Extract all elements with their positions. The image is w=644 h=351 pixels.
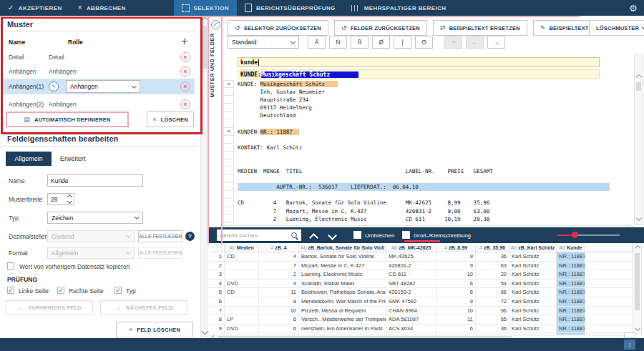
muster-row[interactable]: AnhängenAnhängen× [3, 64, 195, 79]
gutter-cell[interactable] [223, 167, 234, 175]
table-cell-menge[interactable]: 11 [259, 288, 299, 297]
table-cell-menge[interactable]: 6 [259, 325, 299, 333]
musterbreite-stepper[interactable]: 28 [47, 193, 74, 205]
table-cell-preis[interactable]: 6 [436, 288, 476, 297]
table-cell-kunde[interactable]: NR.: 11887 [557, 262, 585, 270]
table-cell-kontakt[interactable]: Karl Schütz [509, 297, 557, 306]
table-cell-num[interactable]: 7 [209, 307, 225, 315]
scrollbar-thumb[interactable] [636, 82, 641, 91]
delete-field-button[interactable]: × FELD LÖSCHEN [116, 322, 193, 337]
table-cell-kontakt[interactable]: Karl Schütz [509, 315, 557, 324]
table-cell-num[interactable]: 4 [209, 280, 225, 288]
muster-role-select[interactable]: Anhängen [66, 80, 140, 93]
table-cell-num[interactable]: 1 [209, 252, 225, 261]
char-class-button[interactable]: Ø [372, 36, 390, 49]
table-cell-titel[interactable]: Gershwin, Ein Amerikaner in Paris [299, 325, 386, 333]
scrollbar-thumb[interactable] [635, 253, 640, 310]
table-cell-medien[interactable] [225, 270, 259, 279]
table-cell-medien[interactable]: CD [225, 252, 259, 261]
table-cell-label_nr[interactable]: CHAN 8964 [386, 307, 436, 315]
table-cell-label_nr[interactable]: ADA 581087 [386, 315, 436, 324]
gutter-cell[interactable] [223, 207, 234, 215]
umbrechen-checkbox[interactable] [353, 231, 361, 239]
table-cell-titel[interactable]: Mozart, Messe in C, K.427 [299, 262, 386, 270]
table-vertical-scrollbar[interactable] [633, 243, 642, 335]
typ-checkbox[interactable]: ✓ [114, 287, 122, 294]
gutter-cell[interactable] [223, 199, 234, 207]
char-class-button[interactable]: ß [351, 36, 369, 49]
table-cell-kunde[interactable]: NR.: 11887 [557, 315, 585, 324]
table-cell-gesamt[interactable]: 36 [476, 325, 509, 333]
table-cell-kontakt[interactable]: Karl Schütz [509, 280, 557, 288]
gutter-cell[interactable] [223, 119, 234, 127]
table-cell-preis[interactable]: 10 [436, 307, 476, 315]
accept-button[interactable]: ✓ AKZEPTIEREN [0, 0, 70, 16]
editor-toolbar-button[interactable]: ↺FELDER ZURÜCKSETZEN [334, 20, 427, 36]
scrollbar-thumb[interactable] [203, 26, 207, 69]
gutter-cell[interactable] [223, 152, 234, 159]
table-column-header[interactable]: #zB_8,99 [436, 243, 476, 252]
gutter-cell[interactable] [223, 136, 234, 144]
table-cell-medien[interactable]: CD [225, 288, 259, 297]
table-cell-medien[interactable] [225, 297, 259, 306]
table-cell-titel[interactable]: Versch., Meisterwerke der Trompete [299, 315, 386, 324]
help-icon[interactable]: ? [185, 232, 195, 241]
selector-text-input[interactable]: kunde [238, 57, 600, 67]
editor-toolbar-button[interactable]: ⇄BEISPIELTEXT ERSETZEN [433, 20, 527, 36]
loeschmuster-button[interactable]: LÖSCHMUSTER [589, 20, 644, 36]
table-column-header[interactable]: AbMedien [225, 243, 259, 252]
table-cell-menge[interactable]: 7 [259, 262, 299, 270]
table-column-header[interactable]: AbzB_Karl Schütz [509, 243, 557, 252]
table-cell-label_nr[interactable]: ACS 8034 [386, 325, 436, 333]
pin-icon[interactable] [211, 20, 220, 29]
table-cell-kunde[interactable]: NR.: 11887 [557, 280, 585, 288]
row-height-icon[interactable]: ↕ [624, 340, 635, 350]
table-row[interactable]: 68Mendelssohn, War March of the PriestsS… [209, 297, 633, 307]
table-cell-menge[interactable]: 6 [259, 315, 299, 324]
table-cell-preis[interactable]: 11 [436, 315, 476, 324]
table-cell-label_nr[interactable]: SMK 47592 [386, 297, 436, 306]
table-cell-gesamt[interactable]: 63 [476, 262, 509, 270]
table-cell-gesamt[interactable]: 54 [476, 280, 509, 288]
gutter-cell[interactable] [223, 96, 234, 104]
table-cell-num[interactable]: 3 [209, 270, 225, 279]
table-row[interactable]: 4DVD9Scarlatti, Stabat MaterSBT 48282654… [209, 280, 633, 289]
table-cell-titel[interactable]: Beethoven, Pathetique Sonata, Arau [299, 288, 386, 297]
table-cell-kunde[interactable]: NR.: 11887 [557, 307, 585, 315]
scroll-down-icon[interactable] [635, 325, 640, 331]
table-cell-label_nr[interactable]: 420153-2 [386, 288, 436, 297]
char-class-button[interactable]: Ñ [329, 36, 347, 49]
table-cell-menge[interactable]: 8 [259, 297, 299, 306]
gross-klein-checkbox[interactable] [402, 231, 410, 239]
editor-toolbar-button[interactable]: ↺SELEKTOR ZURÜCKSETZEN [228, 20, 328, 36]
table-cell-menge[interactable]: 10 [259, 307, 299, 315]
gutter-cell[interactable] [223, 215, 234, 223]
table-cell-preis[interactable]: 10 [436, 270, 476, 279]
tab-allgemein[interactable]: Allgemein [6, 152, 52, 166]
side-tab-muster-und-felder[interactable]: MUSTER UND FELDER [209, 33, 215, 98]
table-cell-titel[interactable]: Mendelssohn, War March of the Priests [299, 297, 386, 306]
table-cell-preis[interactable]: 9 [436, 262, 476, 270]
table-row[interactable]: 9DVD6Gershwin, Ein Amerikaner in ParisAC… [209, 325, 633, 334]
gutter-cell[interactable] [223, 191, 234, 199]
gutter-cell[interactable] [223, 159, 234, 167]
table-cell-gesamt[interactable]: 36 [476, 252, 509, 261]
table-cell-label_nr[interactable]: CD 611 [386, 270, 436, 279]
table-cell-titel[interactable]: Scarlatti, Stabat Mater [299, 280, 386, 288]
table-row[interactable]: 27Mozart, Messe in C, K.427420831-2963Ka… [209, 262, 633, 271]
table-cell-menge[interactable]: 9 [259, 280, 299, 288]
gutter-cell[interactable] [223, 175, 234, 183]
scroll-down-icon[interactable] [636, 215, 642, 221]
remove-muster-icon[interactable]: × [180, 81, 190, 92]
table-cell-titel[interactable]: Luening, Electronic Music [299, 270, 386, 279]
copy-previous-checkbox[interactable] [7, 262, 14, 270]
scroll-up-icon[interactable] [636, 74, 642, 80]
auto-define-button[interactable]: ▤ AUTOMATISCH DEFINIEREN [6, 112, 129, 127]
table-cell-titel[interactable]: Pizzetti, Messa di Requiem [299, 307, 386, 315]
tab-selektion[interactable]: SELEKTION [174, 0, 237, 16]
char-class-button[interactable]: Θ [415, 36, 433, 49]
table-cell-kunde[interactable]: NR.: 11887 [557, 288, 585, 297]
gutter-cell[interactable] [223, 144, 234, 152]
tab-erweitert[interactable]: Erweitert [60, 152, 86, 166]
name-field[interactable] [47, 174, 143, 187]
......
In transcribing the material above, reproduce each line exactly and include none of the pictures.

Extract all elements with their positions. The image is w=644 h=351 pixels.
muster-row[interactable]: AnhängenAnhängen× [3, 64, 195, 79]
gutter-cell[interactable] [223, 167, 234, 175]
table-cell-menge[interactable]: 11 [259, 288, 299, 297]
table-cell-menge[interactable]: 6 [259, 325, 299, 333]
musterbreite-stepper[interactable]: 28 [47, 193, 74, 205]
table-cell-preis[interactable]: 6 [436, 288, 476, 297]
table-cell-kunde[interactable]: NR.: 11887 [557, 262, 585, 270]
table-cell-kontakt[interactable]: Karl Schütz [509, 297, 557, 306]
table-cell-num[interactable]: 7 [209, 307, 225, 315]
scrollbar-thumb[interactable] [636, 82, 641, 91]
delete-field-button[interactable]: × FELD LÖSCHEN [116, 322, 193, 337]
table-cell-kontakt[interactable]: Karl Schütz [509, 315, 557, 324]
table-cell-num[interactable]: 4 [209, 280, 225, 288]
muster-role-select[interactable]: Anhängen [66, 80, 140, 93]
table-cell-num[interactable]: 1 [209, 252, 225, 261]
char-class-button[interactable]: Ø [372, 36, 390, 49]
table-cell-titel[interactable]: Gershwin, Ein Amerikaner in Paris [299, 325, 386, 333]
scrollbar-thumb[interactable] [635, 253, 640, 310]
table-cell-medien[interactable] [225, 270, 259, 279]
table-cell-medien[interactable]: CD [225, 252, 259, 261]
table-cell-label_nr[interactable]: CHAN 8964 [386, 307, 436, 315]
table-cell-label_nr[interactable]: ADA 581087 [386, 315, 436, 324]
gutter-cell[interactable] [223, 207, 234, 215]
umbrechen-checkbox[interactable] [353, 231, 361, 239]
table-cell-titel[interactable]: Mozart, Messe in C, K.427 [299, 262, 386, 270]
table-vertical-scrollbar[interactable] [633, 243, 642, 335]
typ-checkbox[interactable]: ✓ [114, 287, 122, 294]
gutter-cell[interactable] [223, 199, 234, 207]
char-class-button[interactable]: ß [351, 36, 369, 49]
table-cell-kunde[interactable]: NR.: 11887 [557, 315, 585, 324]
table-cell-gesamt[interactable]: 36 [476, 325, 509, 333]
table-cell-kontakt[interactable]: Karl Schütz [509, 280, 557, 288]
gutter-cell[interactable] [223, 119, 234, 127]
table-cell-preis[interactable]: 10 [436, 307, 476, 315]
accept-button[interactable]: ✓ AKZEPTIEREN [0, 0, 70, 16]
editor-toolbar-button[interactable]: ↺FELDER ZURÜCKSETZEN [334, 20, 427, 36]
scrollbar-thumb[interactable] [203, 26, 207, 69]
gutter-cell[interactable] [223, 152, 234, 159]
table-column-header[interactable]: #zB_8,99 [436, 243, 476, 252]
gutter-cell[interactable] [223, 136, 234, 144]
table-cell-medien[interactable]: CD [225, 288, 259, 297]
table-cell-medien[interactable] [225, 297, 259, 306]
table-cell-titel[interactable]: Versch., Meisterwerke der Trompete [299, 315, 386, 324]
help-icon[interactable]: ? [185, 232, 195, 241]
selector-text-input[interactable]: kunde [238, 57, 600, 67]
editor-toolbar-button[interactable]: ⇄BEISPIELTEXT ERSETZEN [433, 20, 527, 36]
loeschmuster-button[interactable]: LÖSCHMUSTER [589, 20, 644, 36]
table-column-header[interactable]: AbMedien [225, 243, 259, 252]
table-cell-menge[interactable]: 7 [259, 262, 299, 270]
table-column-header[interactable]: AbzB_Karl Schütz [509, 243, 557, 252]
table-cell-label_nr[interactable]: ACS 8034 [386, 325, 436, 333]
pin-icon[interactable] [211, 20, 220, 29]
table-cell-kunde[interactable]: NR.: 11887 [557, 280, 585, 288]
row-height-icon[interactable]: ↕ [624, 340, 635, 350]
table-row[interactable]: 68Mendelssohn, War March of the PriestsS… [209, 297, 633, 307]
table-cell-menge[interactable]: 6 [259, 315, 299, 324]
table-cell-preis[interactable]: 11 [436, 315, 476, 324]
table-cell-label_nr[interactable]: SMK 47592 [386, 297, 436, 306]
table-cell-gesamt[interactable]: 63 [476, 262, 509, 270]
table-cell-gesamt[interactable]: 54 [476, 280, 509, 288]
gutter-cell[interactable] [223, 96, 234, 104]
table-cell-num[interactable]: 3 [209, 270, 225, 279]
table-row[interactable]: 4DVD9Scarlatti, Stabat MaterSBT 48282654… [209, 280, 633, 289]
table-cell-titel[interactable]: Beethoven, Pathetique Sonata, Arau [299, 288, 386, 297]
table-cell-kunde[interactable]: NR.: 11887 [557, 307, 585, 315]
scroll-down-icon[interactable] [635, 325, 640, 331]
table-cell-label_nr[interactable]: 420153-2 [386, 288, 436, 297]
char-class-button[interactable]: Ñ [329, 36, 347, 49]
table-cell-menge[interactable]: 8 [259, 297, 299, 306]
gross-klein-checkbox[interactable] [402, 231, 410, 239]
editor-toolbar-button[interactable]: ↺SELEKTOR ZURÜCKSETZEN [228, 20, 328, 36]
table-cell-menge[interactable]: 10 [259, 307, 299, 315]
gutter-cell[interactable] [223, 215, 234, 223]
table-cell-preis[interactable]: 10 [436, 270, 476, 279]
tab-allgemein[interactable]: Allgemein [6, 152, 52, 166]
side-tab-muster-und-felder[interactable]: MUSTER UND FELDER [209, 33, 215, 98]
table-cell-titel[interactable]: Mendelssohn, War March of the Priests [299, 297, 386, 306]
table-cell-preis[interactable]: 9 [436, 262, 476, 270]
table-row[interactable]: 9DVD6Gershwin, Ein Amerikaner in ParisAC… [209, 325, 633, 334]
gutter-cell[interactable] [223, 191, 234, 199]
gutter-cell[interactable] [223, 159, 234, 167]
table-cell-gesamt[interactable]: 36 [476, 252, 509, 261]
table-cell-label_nr[interactable]: CD 611 [386, 270, 436, 279]
table-cell-titel[interactable]: Scarlatti, Stabat Mater [299, 280, 386, 288]
table-row[interactable]: 27Mozart, Messe in C, K.427420831-2963Ka… [209, 262, 633, 271]
table-cell-menge[interactable]: 9 [259, 280, 299, 288]
gutter-cell[interactable] [223, 175, 234, 183]
scroll-down-icon[interactable] [636, 215, 642, 221]
remove-muster-icon[interactable]: × [180, 81, 190, 92]
table-cell-titel[interactable]: Luening, Electronic Music [299, 270, 386, 279]
copy-previous-checkbox[interactable] [7, 262, 14, 270]
scroll-up-icon[interactable] [636, 74, 642, 80]
auto-define-button[interactable]: ▤ AUTOMATISCH DEFINIEREN [6, 112, 129, 127]
table-cell-titel[interactable]: Pizzetti, Messa di Requiem [299, 307, 386, 315]
tab-selektion[interactable]: SELEKTION [174, 0, 237, 16]
char-class-button[interactable]: Θ [415, 36, 433, 49]
table-cell-kunde[interactable]: NR.: 11887 [557, 288, 585, 297]
gutter-cell[interactable] [223, 144, 234, 152]
tab-erweitert[interactable]: Erweitert [60, 152, 86, 166]
name-field[interactable] [47, 174, 143, 187]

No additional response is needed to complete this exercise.